Union Cabinet, chaired by Prime Minister Narendra Modi, has cleared the Life Insurance Corporation’s acquisition of 51 per cent stake in the debt-ridden IDBI Bank. The approval of the deal means LIC will raise its stake in the bank from the current 8 per cent to 51 per cent, which makes makes it a majority holder. As per the proposal, IDBI Bank will issue preferential shares to LIC to raise money.
The LIC stake buy will help the bank get capital support of Rs 10,000-13,000 crore. With the acquisition of a majority stake, LIC is expected to appoint at least four members on the bank’s board.
LIC-IDBI deal: Cabinet approves LIC’s acquisition of 51% stake in IDBI Bank
Interim Finance Minister Piyush Goyal said the deal would be a win-win for all — the government, LIC and the IDBI Bank. “The government has taken many steps to make Indian banks stronger since August 2015. The asset quality review of evergreen loans and restructuring, which led to a jump in the NPA figure, revealed that most of them were issued before 2014. Because of this, the government has infused capital in these banks. Of these NPA-hit banks, IDBI has been infused with around Rs 16,000 crore as it held 25 per cent gross NPAs when its asset quality review was done. Now the bank is standing firm.

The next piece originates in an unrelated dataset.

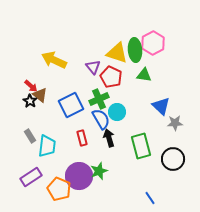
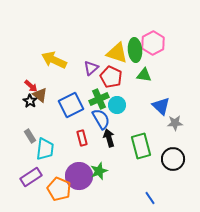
purple triangle: moved 2 px left, 1 px down; rotated 28 degrees clockwise
cyan circle: moved 7 px up
cyan trapezoid: moved 2 px left, 3 px down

To make it stronger, it has been connected with LIC, which can spread its reach to all corners of the country,” said Piyush Goyal.
He added the deal was important as it would make IDBI Bank stronger, its capital adequacy would improve, and it could soon get out of prompt corrective action. “With the help of around 11 lakh agents across the country, LIC could get low-cost funds. In addition to this, LIC would provide a big market for IDBI for spread its business,” said Goyal.
According to the takeover plan approved by the Insurance Regulatory and Development Authority (IRDA), the state-owned insurance company would not have any management control over the state-owned bank. Also, LIC would present a comprehensive plan to reduce its stake to 15 per cent over a period of the seven years.
The government, with 86 per cent stake in IDBI, wanted to privatise IDBI by ceding control for long. However, its plan did not succeed due to the bank’s deteriorating financial condition.
The IDBI Bank has the highest gross non-performing assets (27.95 per cent) as a percentage of total loans among all public sector banks. It has accumulated losses of over Rs 17,000 crore. Out of its total outstanding loans of Rs 1.99-lakh crore, it already has recognised gross NPAs worth Rs 55,588 crore while it has already provisioned for NPAs worth Rs 26,902 crore. The public lender has reported losses of Rs 8,237.92 crore in FY 18, Rs 5,158.14 crore in FY 17, and Rs 3,664.80 crore FY16.
Besides, IDBI Bank is already under banking regulator RBI’s prompt corrective action (PCA), which restricts the bank’s ability to expand loan business; requires it to shed non-core business and focus on returning to profitability by cutting expenses.